Last week John Britnell spoke in the London Algebra Colloquium. He talked about joint work with Simon Blackburn and Mark Wildon (the preprint is here), and remarked that since they are both at Royal Holloway and he is in Bristol, it would have been cheaper for the Colloquium to have invited one of them instead.
The talk was on a very natural question which, remarkably, has not been considered before:
Given a finite group G, what is the probability κ(G) that two (independent uniform) random elements of G are conjugate?

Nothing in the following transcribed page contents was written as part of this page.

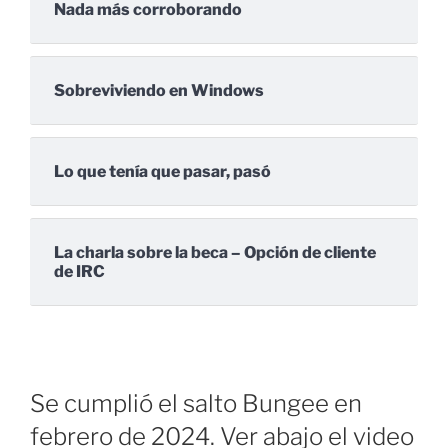
Nada más corroborando
Sobreviviendo en Windows
Lo que tenía que pasar, pasó
La charla sobre la beca – Opción de cliente
de IRC
Se cumplió el salto Bungee en
febrero de 2024. Ver abajo el video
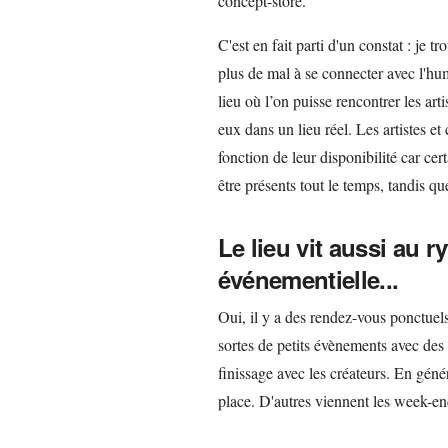
concept-store.
C'est en fait parti d'un constat : je 
plus de mal à se connecter avec l'hum
lieu où l’on puisse rencontrer les art
eux dans un lieu réel. Les artistes et
fonction de leur disponibilité car ce
être présents tout le temps, tandis que
Le lieu vit aussi au
événementielle...
Oui, il y a des rendez-vous ponctuels 
sortes de petits évènements avec des
finissage avec les créateurs. En génér
place. D'autres viennent les week-en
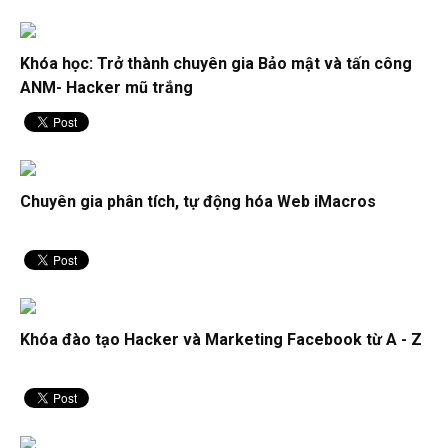
Những cập nhật AI mới trên Photoshop 2024
Khóa học: Trở thành chuyên gia Bảo mật và tấn công
ANM- Hacker mũ trắng
Tổng hợp 300 font tiếng việt cho Premiere giúp video thu
hút
Chuyên gia phân tích, tự động hóa Web iMacros
5 hiệu ứng chữ đẹp - Cách làm hiệu ứng gõ chữ trong
Premiere
Cách làm giảm rung video trong Premiere Pro chi tiết
Khóa đào tạo Hacker và Marketing Facebook từ A - Z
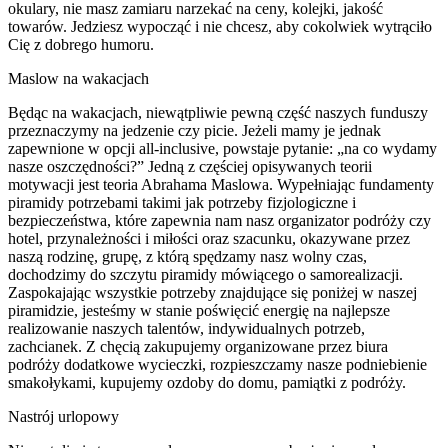
okulary, nie masz zamiaru narzekać na ceny, kolejki, jakość
towarów. Jedziesz wypocząć i nie chcesz, aby cokolwiek wytrąciło
Cię z dobrego humoru.
Maslow na wakacjach
Będąc na wakacjach, niewątpliwie pewną część naszych funduszy
przeznaczymy na jedzenie czy picie. Jeżeli mamy je jednak
zapewnione w opcji all-inclusive, powstaje pytanie: „na co wydamy
nasze oszczędności?” Jedną z częściej opisywanych teorii
motywacji jest teoria Abrahama Maslowa. Wypełniając fundamenty
piramidy potrzebami takimi jak potrzeby fizjologiczne i
bezpieczeństwa, które zapewnia nam nasz organizator podróży czy
hotel, przynależności i miłości oraz szacunku, okazywane przez
naszą rodzinę, grupę, z którą spędzamy nasz wolny czas,
dochodzimy do szczytu piramidy mówiącego o samorealizacji.
Zaspokajając wszystkie potrzeby znajdujące się poniżej w naszej
piramidzie, jesteśmy w stanie poświęcić energię na najlepsze
realizowanie naszych talentów, indywidualnych potrzeb,
zachcianek. Z chęcią zakupujemy organizowane przez biura
podróży dodatkowe wycieczki, rozpieszczamy nasze podniebienie
smakołykami, kupujemy ozdoby do domu, pamiątki z podróży.
Nastrój urlopowy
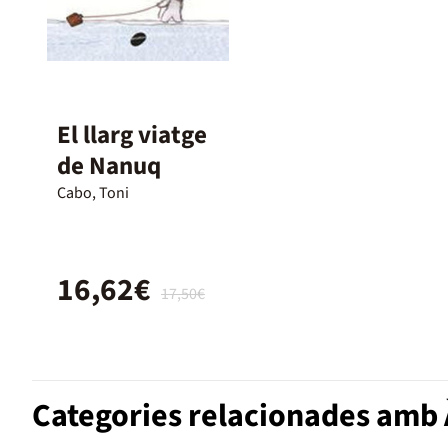
El llarg viatge
de Nanuq
Cabo, Toni
16,62€
17,50€
Categories relacionades amb À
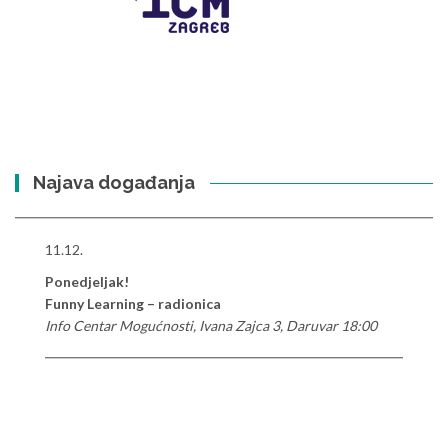
Najava događanja
11.12.
Ponedjeljak!
Funny Learning – radionica
Info Centar Mogućnosti, Ivana Zajca 3, Daruvar 18:00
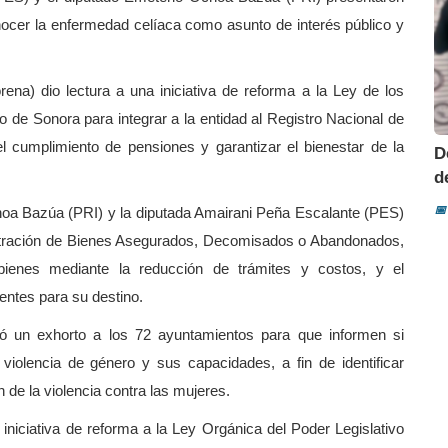
ocer la enfermedad celíaca como asunto de interés público y
na) dio lectura a una iniciativa de reforma a la Ley de los
de Sonora para integrar a la entidad al Registro Nacional de
 el cumplimiento de pensiones y garantizar el bienestar de la
D
d
📅
oa Bazúa (PRI) y la diputada Amairani Peña Escalante (PES)
nistración de Bienes Asegurados, Decomisados o Abandonados,
 bienes mediante la reducción de trámites y costos, y el
entes para su destino.
 un exhorto a los 72 ayuntamientos para que informen si
violencia de género y sus capacidades, a fin de identificar
 de la violencia contra las mujeres.
 iniciativa de reforma a la Ley Orgánica del Poder Legislativo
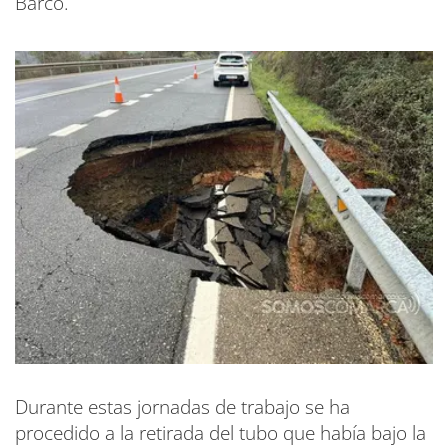
Barco.
Durante estas jornadas de trabajo se ha
procedido a la retirada del tubo que había bajo la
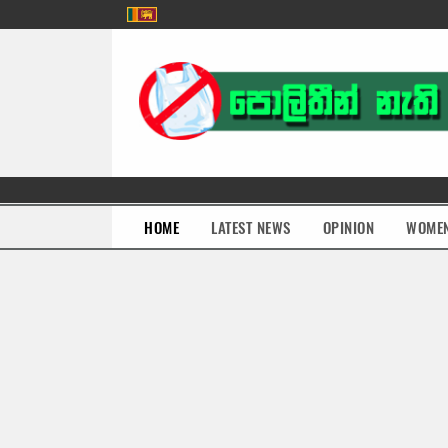
(current)
HOME
LATEST NEWS
OPINION
WOME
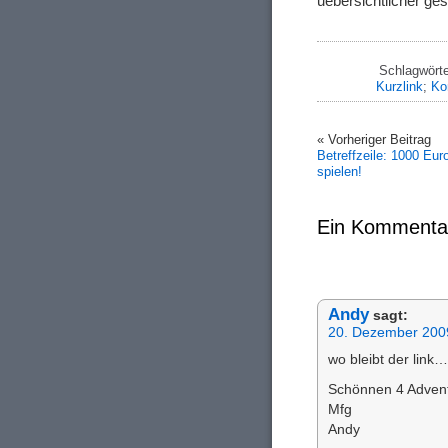
uebersichtlicher ge
Schlagwört
Kurzlink
;
Ko
« Vorheriger Beitrag
Betreffzeile: 1000 Eur
spielen!
Ein Kommenta
Andy
sagt:
20. Dezember 200
wo bleibt der link
Schönnen 4 Adven
Mfg
Andy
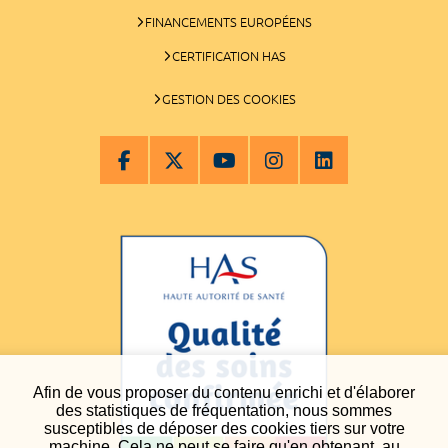
FINANCEMENTS EUROPÉENS
CERTIFICATION HAS
GESTION DES COOKIES
Afin de vous proposer du contenu enrichi et d'élaborer
des statistiques de fréquentation, nous sommes
susceptibles de déposer des cookies tiers sur votre
machine. Cela ne peut se faire qu'en obtenant, au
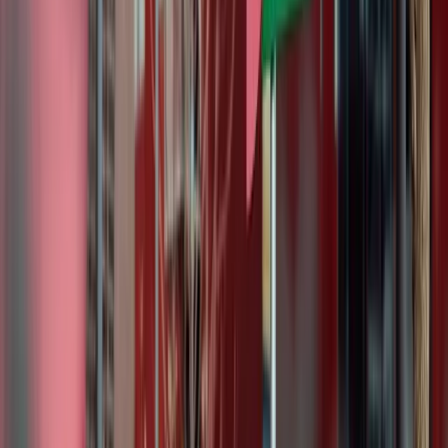
Deel deze pagina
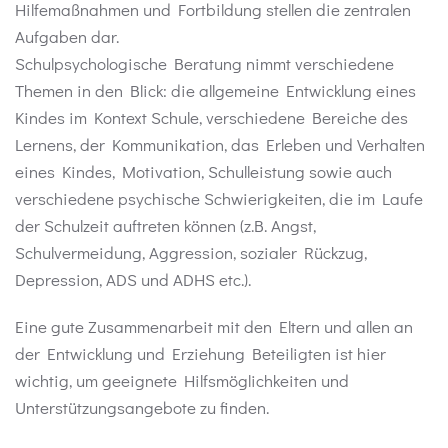
Hilfemaßnahmen und Fortbildung stellen die zentralen
Aufgaben dar.
Schulpsychologische Beratung nimmt verschiedene
Themen in den Blick: die allgemeine Entwicklung eines
Kindes im Kontext Schule, verschiedene Bereiche des
Lernens, der Kommunikation, das Erleben und Verhalten
eines Kindes, Motivation, Schulleistung sowie auch
verschiedene psychische Schwierigkeiten, die im Laufe
der Schulzeit auftreten können (z.B. Angst,
Schulvermeidung, Aggression, sozialer Rückzug,
Depression, ADS und ADHS etc.).
Eine gute Zusammenarbeit mit den Eltern und allen an
der Entwicklung und Erziehung Beteiligten ist hier
wichtig, um geeignete Hilfsmöglichkeiten und
Unterstützungsangebote zu finden.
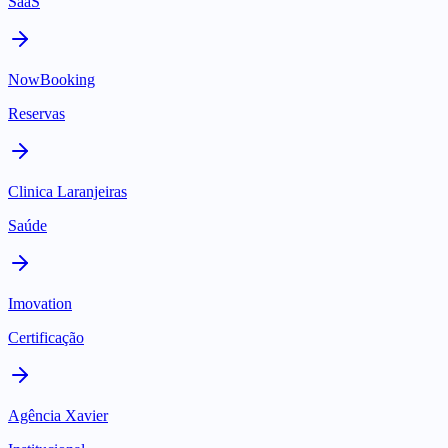
SaaS
NowBooking
Reservas
Clinica Laranjeiras
Saúde
Imovation
Certificação
Agência Xavier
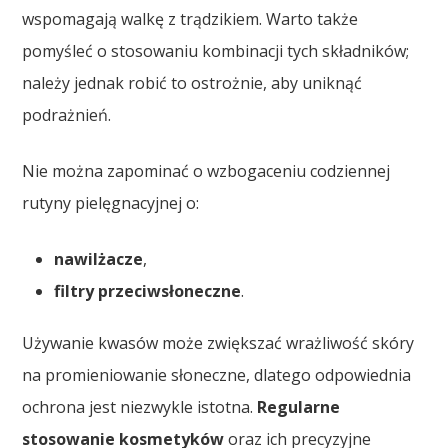
wspomagają walkę z trądzikiem. Warto także
pomyśleć o stosowaniu kombinacji tych składników;
należy jednak robić to ostrożnie, aby uniknąć
podrażnień.
Nie można zapominać o wzbogaceniu codziennej
rutyny pielęgnacyjnej o:
nawilżacze
,
filtry przeciwsłoneczne
.
Używanie kwasów może zwiększać wrażliwość skóry
na promieniowanie słoneczne, dlatego odpowiednia
ochrona jest niezwykle istotna.
Regularne
stosowanie kosmetyków
oraz ich precyzyjne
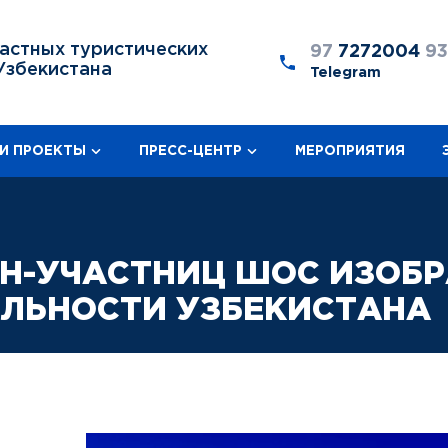
астных туристических
97
7272004
9
Узбекистана
Telegram
И ПРОЕКТЫ
ПРЕСС-ЦЕНТР
МЕРОПРИЯТИЯ
Н-УЧАСТНИЦ ШОС ИЗОБ
ЛЬНОСТИ УЗБЕКИСТАНА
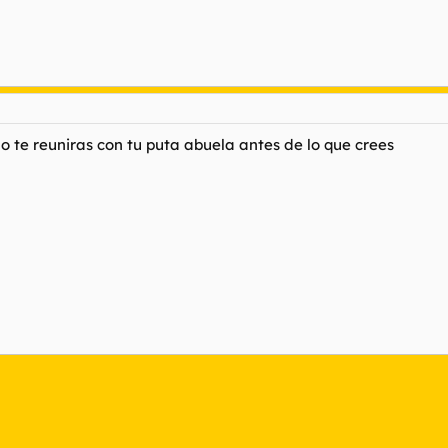
o te reuniras con tu puta abuela antes de lo que crees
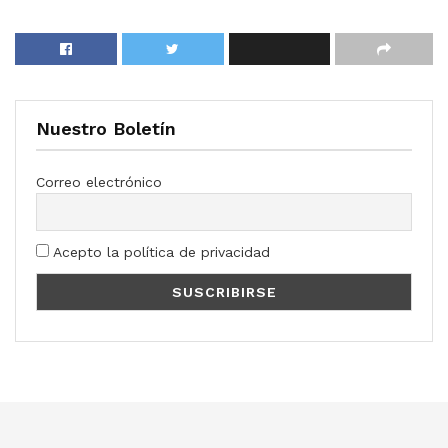
Nuestro Boletín
Correo electrónico
Acepto la política de privacidad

The talk was in three parts, of which the most substantial part concerned groups for which this probability is “large”. It is at most 1/2 for any non-trivial group, since given the first element, the size of its conjugacy class is not more than half of the group order. On the other hand, the main theorem of BBW asserts that, if κ(G) ≥ 1/4, then either G is the semi-direct product of an abelian group A of odd order with a group of order 2 inverting A, or G is one of finitely many exceptions (the largest of which has order 60). It follows that 1/4 is the largest limit point of values of κ(G).
More generally, if H is a finite group which is a Frobenius complement, then the number κ(H)−1/|H|2 is a limit point of the values of κ(G) over Frobenius groups G having Frobenius complement H.
This provoked some discussion. Charles Leedham-Green remarked that these limit points are values of κ(G) (suitably defined) for profinite groups G, and wondered if perhaps every limit point was the value of κ for some profinite group. This is a question for which a proof seems out of reach with present knowledge; but perhaps a counterexample would be easier.
The second topic concerned groups for which the probability is “small”. In these cases it is better to consider the parameter |G|κ(G) instead. The value of this parameter is at least 1, with equality if and only if G is abelian. They show that, if G is non-abelian, then the value of the parameter is at least 7/4, with equality if and only if the centre of G has index 4.
This is reminiscent of a result for the probability that two random elements commute, which is 1 for abelian groups, and for non-abelian groups is at most 5/8, with equality if and only if the centre has index 4. It is not coincidence that something like this happens; John remarked that both |G|κ(G) and the probability that two elements commute are invariant under isoclinism.
[In any group G, the commutator map induces a function from (G/Z(G))×(G/Z(G)) to the derived group G‘; two groups G and H are isoclinic if there are isomorphisms G/Z(G)→H/Z(H) and G‘→H‘ which respect the commutator map.]
The final part concerned an intermediate class of groups, the symmetric groups. Here, John admitted that they had been scooped by a French team consisting of Flajolet, Fusy, Gourdon, Panario and Pouyanne. (This doesn’t contradict the statement that nobody had looked at the problem before, since for the symmetric group it is purely combinatorial: what is the probability that two random permutations have the same cycle structure?) The result is that κ(Sn) is asymptotically c/n2, where (in a nice piece of self-reference) the constant c is the sum, over all n, of the values of κ(Sn). (The constant is about 4.26.) The proof by FFGPP, as you would expect, uses methods of analytic combinatorics, whereas BBW have a more elementary, though computational, proof. Incidentally, the value of n2κ(Sn) is maximised when n=13, the maximum being about 5.48.